Reduced protein levels in latex gloves may play an alternative approach to lowering latex sensitization risks among health workers; a cross-sectional analytical study

This cross-sectional analytical study aimed to explore the relationship between latex sensitization and extractable protein levels. The choice of this research design was deemed suitable due to the continuous and natural occurrence of exposure. However, the number of participants undergoing specific IgE measurements was limited, potentially resulting in inadequate statistical power. To address this, the authors attempted to recalculate the sample size, revealing a lower requirement. Notably, a study in Italy reported a significant decrease in positive latex skin prick test cases among healthcare workers following the banning of powdered latex gloves, with prevalence dropping from 5.9 to 0% over eight years [17]. Recalculating our sample size in accordance with these results yielded estimates of 106 participants in the low protein group and 212 in the high protein group, aligning more closely with the actual participant numbers in our study. Moreover, from a biomedical perspective, the lower levels of extractable protein observed in our study compared to previous studies [9, 18, 19] may lead to fewer cases of latex sensitization. Thus, increasing the sample size might not notably change the observed prevalence of latex sensitization in both exposure groups and would likely not distort the overall findings. Additionally, when discussing the research tools in this study, it’s essential to weigh the pros and cons of latex skin prick tests and latex-specific IgE measurement. While latex skin prick tests may offer higher sensitivity and specificity compared to the latter, the lack of standardized reagents in the market poses challenges. This limitation can potentially reduce sensitivity on detecting latex sensitization and increase the risk of adverse reactions [20]. On the other hand, specific IgE measurement, with a demonstrated sensitivity of 76.3% and specificity of 96.7%, provides a reliable and reproducible method for determining latex sensitization [16].

Our study found that while demographic data did not significantly differ between the low and high protein groups, several exposure factors, including job characteristics and glove usage patterns (such as duration of glove exposure per day and frequency of glove use), exhibited notable disparities. This was attributed to the different working characteristics of the participants in the operating theatre and inpatient department. The non-powdered latex gloves exposure group consists of nursing staff primarily stationed in operating theaters, where the nature of their work requires them to wear gloves for extended durations during surgical procedures.
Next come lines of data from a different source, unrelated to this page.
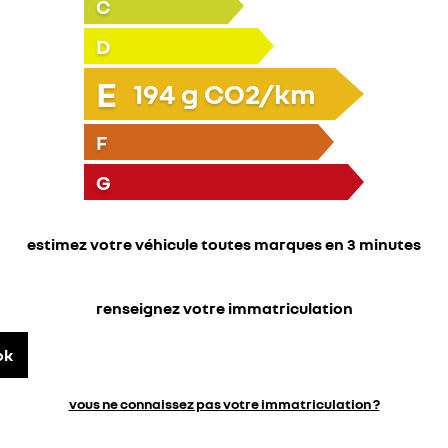
C
D
E
194
g CO2/km
F
G
estimez votre véhicule toutes marques en 3 minutes
renseignez votre immatriculation
ok
vous ne connaissez pas votre immatriculation ?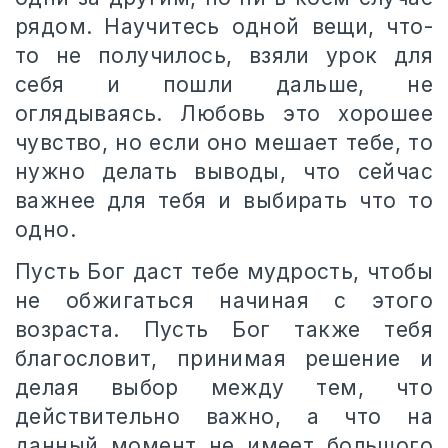
рядом. Научитесь одной вещи, что-
то не получилось, взяли урок для
себя и пошли дальше, не
оглядываясь. Любовь это хорошее
чувство, но если оно мешает тебе, то
нужно делать выводы, что сейчас
важнее для тебя и выбирать что то
одно.
Пусть Бог даст тебе мудрость, чтобы
не обжигаться начиная с этого
возраста. Пусть Бог также тебя
благословит, принимая решение и
делая выбор между тем, что
действительно важно, а что на
данный момент не имеет большого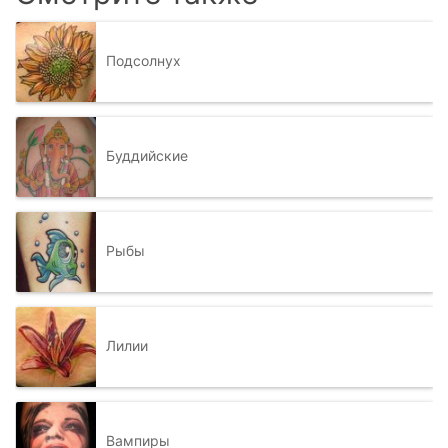
Подсолнух
Буддийские
Рыбы
Лилии
Вампиры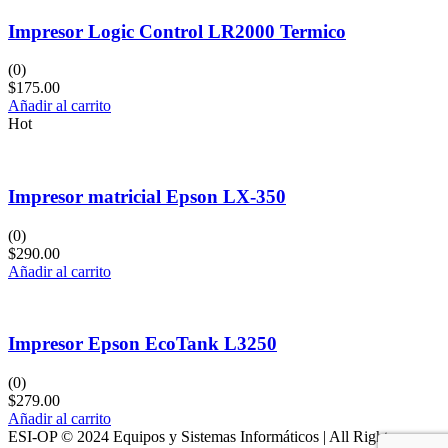
Impresor Logic Control LR2000 Termico
(0)
$
175.00
Añadir al carrito
Hot
Impresor matricial Epson LX-350
(0)
$
290.00
Añadir al carrito
Impresor Epson EcoTank L3250
(0)
$
279.00
Añadir al carrito
ESI-OP © 2024 Equipos y Sistemas Informáticos | All Rights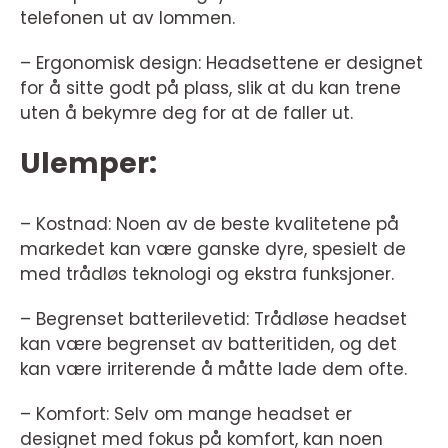
telefonen ut av lommen.
– Ergonomisk design: Headsettene er designet
for å sitte godt på plass, slik at du kan trene
uten å bekymre deg for at de faller ut.
Ulemper:
– Kostnad: Noen av de beste kvalitetene på
markedet kan være ganske dyre, spesielt de
med trådløs teknologi og ekstra funksjoner.
– Begrenset batterilevetid: Trådløse headset
kan være begrenset av batteritiden, og det
kan være irriterende å måtte lade dem ofte.
– Komfort: Selv om mange headset er
designet med fokus på komfort, kan noen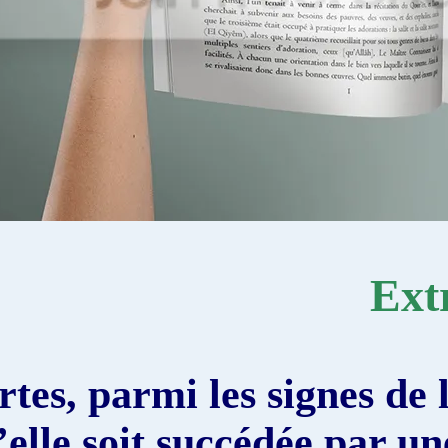
Certes, parmi les signe
qu’elle soit succédée p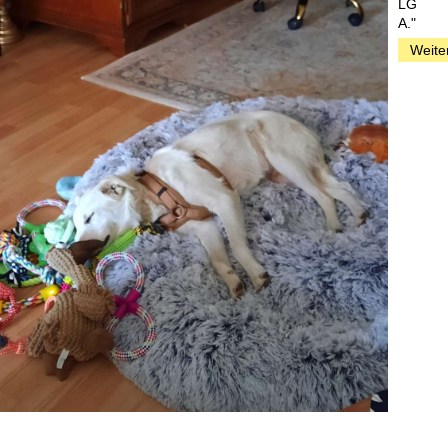
LG
A."
Weite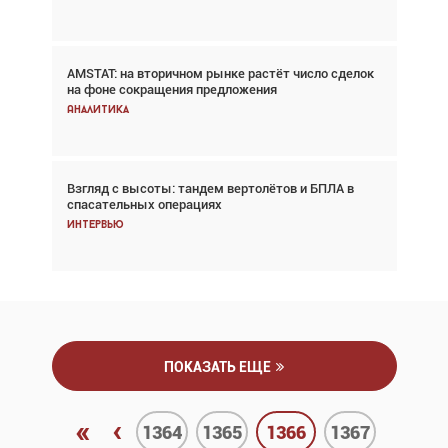
AMSTAT: на вторичном рынке растёт число сделок
Проблемы с цепочками поставок сохраняются
на фоне сокращения предложения
Аналитика
Аналитика
Взгляд с высоты: тандем вертолётов и БПЛА в
Частный самолёт – это актив. Подходите к
спасательных операциях
покупке соответствующим образом
Интервью
Интервью
ПОКАЗАТЬ ЕЩЕ
«
‹
1364
1365
1366
1367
In contrast, the powdered latex gloves exposure group comprises nursing staff stationed in inpatient care or intensive care units, where the use of gloves is more frequent but of shorter duration, as they change gloves regularly while attending to patients on a case-by-case basis.

Latex allergy is an IgE-mediated hypersensitivity reaction that arises from exposure to latex allergens. The higher the levels of latex allergen exposure, the higher the chance of developing latex sensitization. However, our study cannot demonstrate the significant differences in latex sensitization between low and high protein groups (4.1% vs. 2.2%). This discrepancy can be attributed to the comparable extractable protein levels in both high (powdered) and low protein (non-powdered) gloves. The lower levels of extractable protein (53.0-56.9 µg/g) observed in powdered latex gloves (classified as high protein gloves in our study) compared to levels reported in previous studies (generally higher than 100 µg/g) [9, 19] may account for the lack of significant differences in latex sensitization cases. In recent years, advancements in latex glove production, such as in-line high-temperature processes and post-washing procedures, have led to a significant decrease in extractable protein levels [9]. A striking contrast can be observed when comparing studies published in 2003 and 2016; the extractable protein levels in latex gloves from Germany in 2003 were as high as 917.38 µg/g, and 68.4% of these gloves exceeded the DGUV recommended limit of 30 µg/g (TRGS 540) [19]. In contrast, a study published in 2016 reported that the extractable protein content in latex gloves in Germany had significantly decreased to 92.3 µg/g, with only 27.8% of all gloves in that study exceeding the DGUV recommended limit [21]. Moreover, our study found lower extractable protein levels in currently used latex gloves (lower limit of detection – 33.6 µg/dm2) when compared to the gloves examined in earlier studies in our country (115.1–203.9 µg/dm2) [18]. These earlier studies demonstrated a higher prevalence of latex sensitization among health workers (4.7%) compared to our research (2.8%) [18]. This serves as evidence of the technological improvements in glove production, which have likely contributed to the reduction in latex allergen levels and, consequently, the absence of significant differences in latex sensitization observed in our study.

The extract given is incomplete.